More Britons relocating to France

As well as a desire to opt out of stressful, corporate life, availability and affordability are two of the key factors driving people to start their new lives in France, according to French property expert Patrick Joseph of My-French-House.com, who specialises in sourcing properties in France for British buyers.

"When I first started sourcing property for British buyers in 2004 most of my work involved finding second homes and renovation opportunities for investors looking for property in popular holiday destinations that would provide a good rental income over the summer months but there has been a definite shift towards relocation and self-sufficiency in recent years," said Joseph said.

"An increasing number of enquiries are for small country houses with several acres of land where people can enjoy a greener lifestyle. A rural lifestyle in England comes with a hefty price tag and UK buyers are discovering that they can achieve their dream of a sustainable lifestyle across the Channel far more cheaply.

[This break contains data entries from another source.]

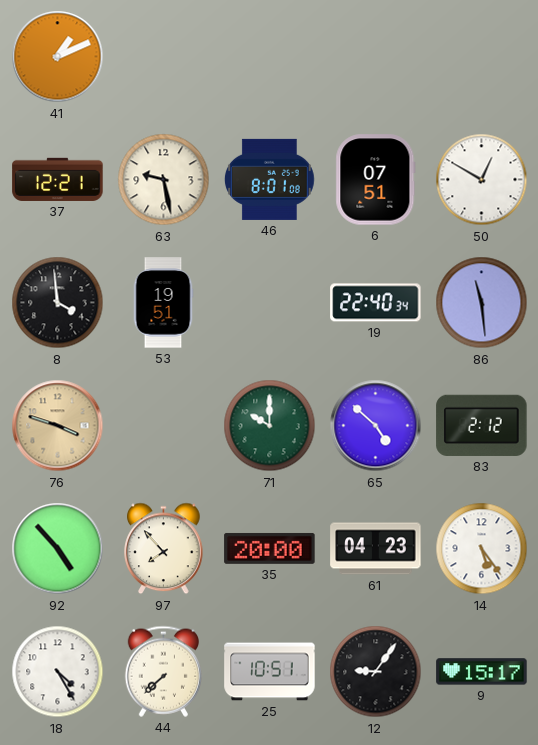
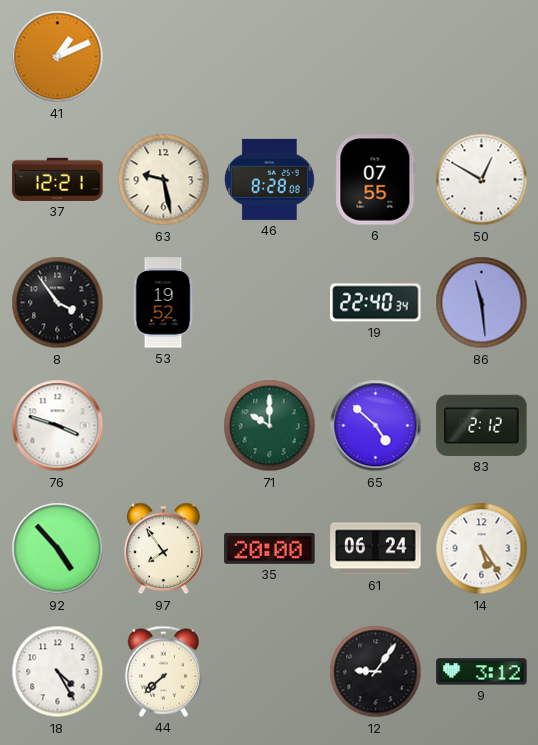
46: 8:01 -> 8:28
6: 07:51 -> 07:55
8: 3:59 -> 3:54
53: 19:51 -> 19:52
76 dial: champagne -> white
97: 7:53 -> 7:54
61: 04:23 -> 06:24
25: 10:51 -> none
9: 15:17 -> 3:12
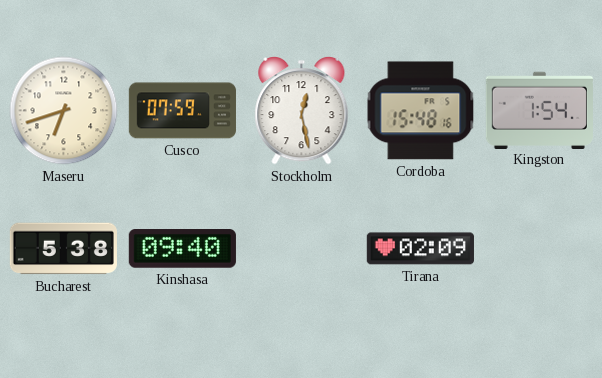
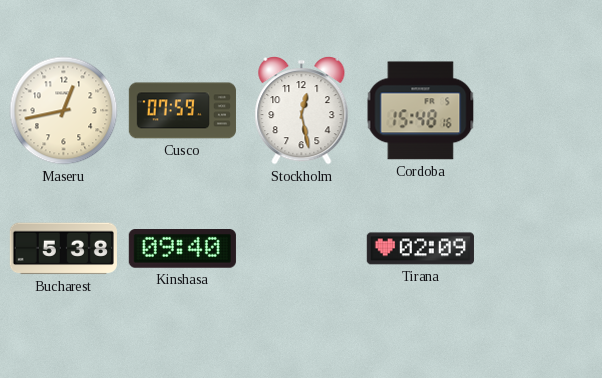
Maseru: 6:42 -> 12:43
Kingston: 1:54 -> none
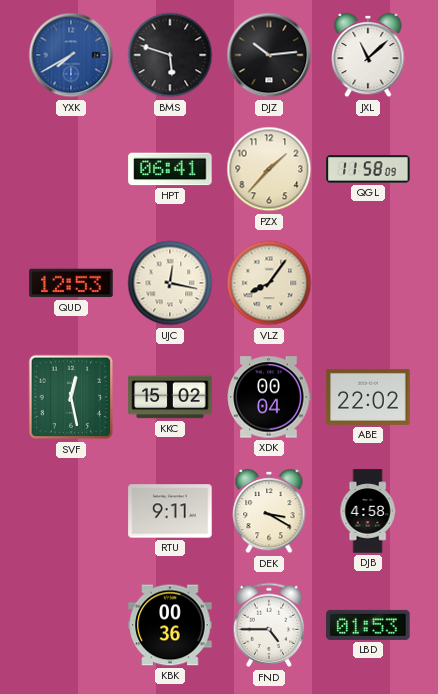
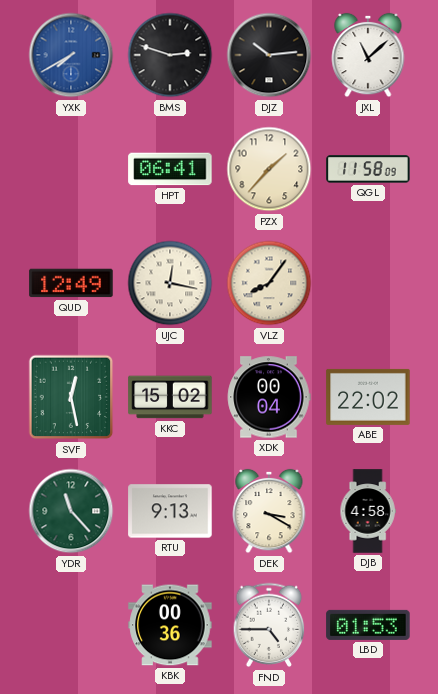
BMS: 5:48 -> 2:48
QUD: 12:53 -> 12:49
YDR: none -> 11:23
RTU: 9:11 -> 9:13
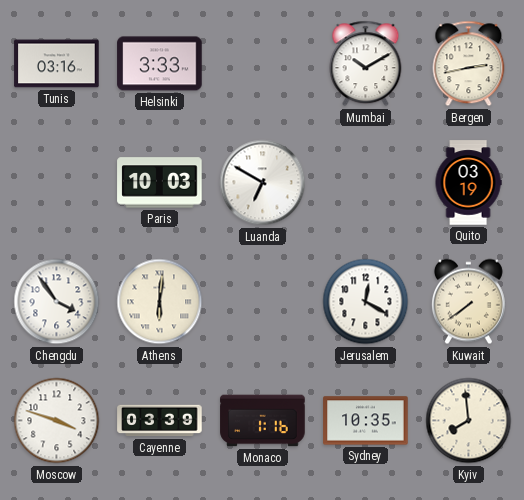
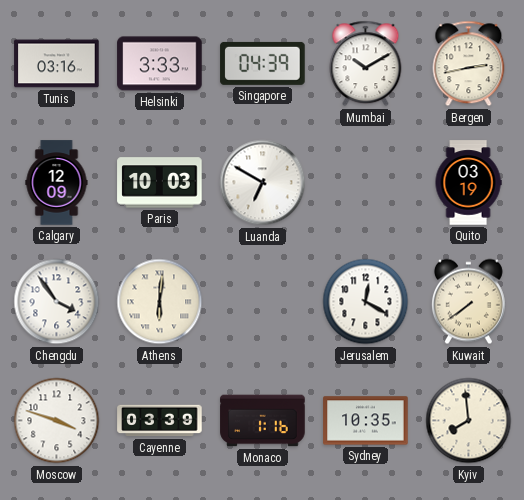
Singapore: none -> 04:39
Calgary: none -> 12:09
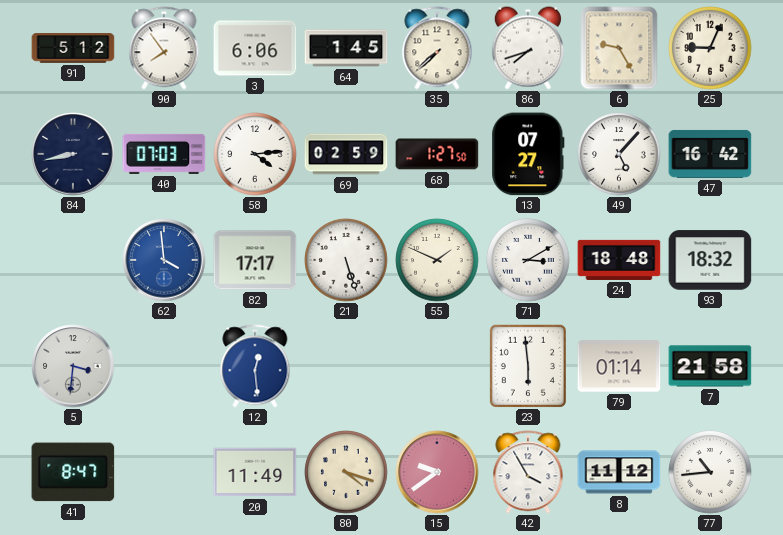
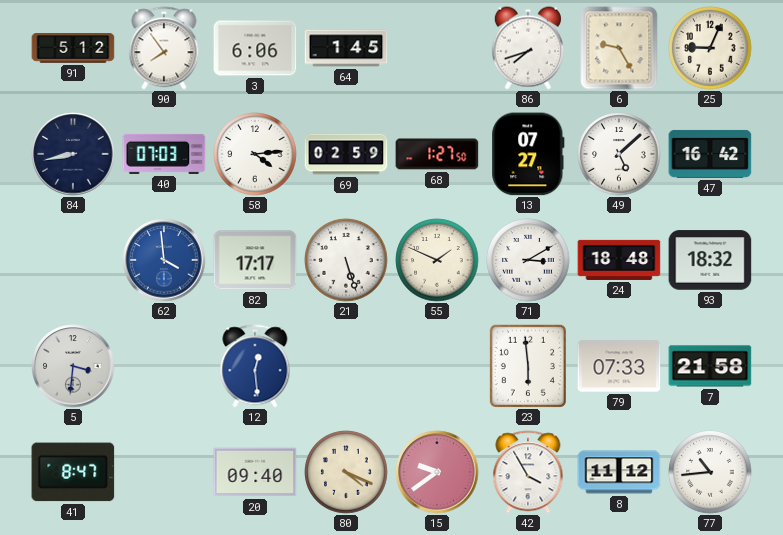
35: 7:38 -> none
49: 5:07 -> 5:08
79: 01:14 -> 07:33
20: 11:49 -> 09:40
80: 4:18 -> 4:19
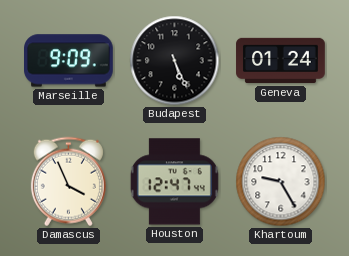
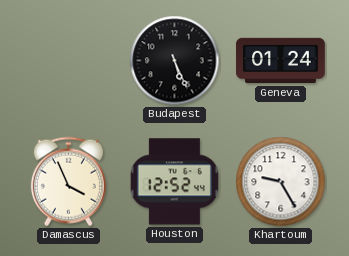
Marseille: 9:09 -> none
Houston: 12:47 -> 12:52
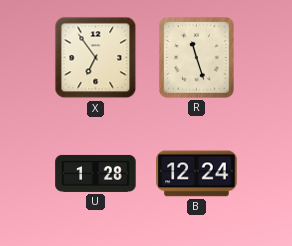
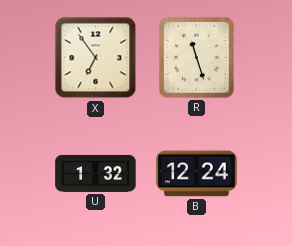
U: 1:28 -> 1:32
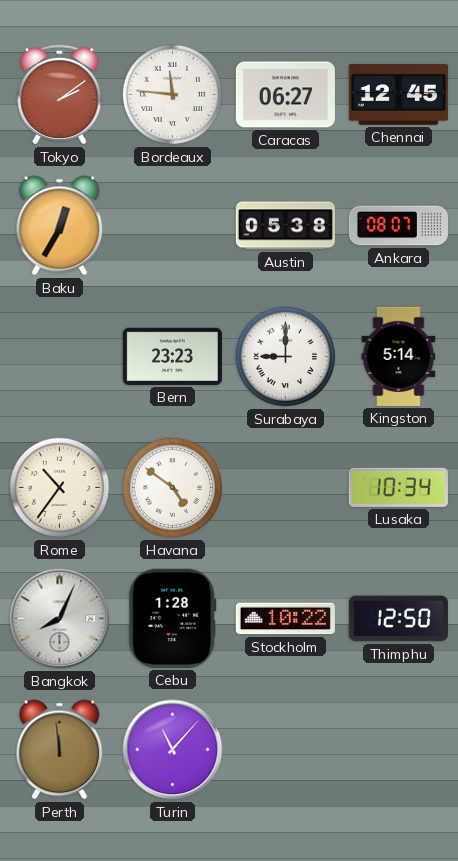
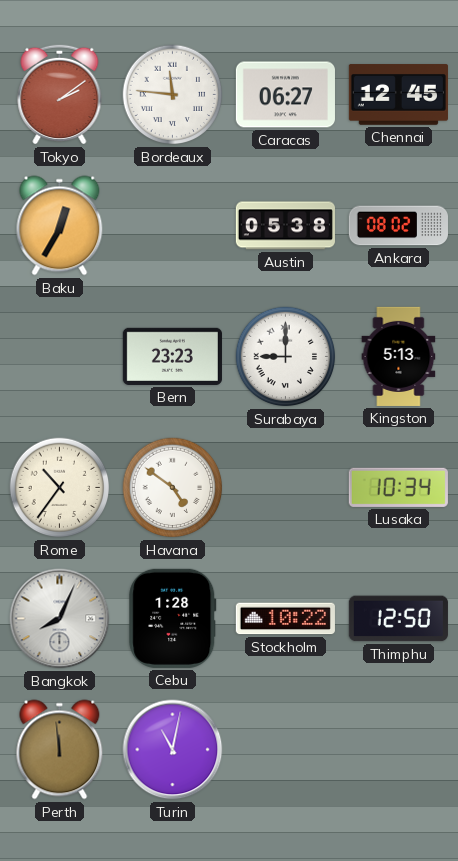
Ankara: 08:07 -> 08:02
Kingston: 5:14 -> 5:13
Turin: 11:07 -> 11:02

"In some parts of France such as Poitou Charente and the north Dordogne homes can be picked up for as little as euros 150,000 to 200,000," he said.

Reasonably priced property with land for cultivation is readily available in most parts of France according to Mr Joseph.

The Languedoc and Limousin regions, he said, were currently attracting greater interest than usual from buyers looking to benefit from a laid back French lifestyle without the price tag of popular regions such as Provencal.

"Another popular area with eco buyers is the Green Perigord region, which lies to the north of the Dordogne and is one of the most affordable areas in this part of France. The scenery is spectacular so anyone moving here will really feel as if they are living the traditional French country life."

France’s reputation as a safe haven for property investors is also contributing to the rising trend of Britons relocating and a growing number of Europeans choosing to invest their money in bricks and mortar rather than stocks.

"Historically, property in France hasn’t devalued in the same way as it has in other parts of the euro zone and although the financial gains won’t be dramatic there is an almost guaranteed return on investment over time," he said.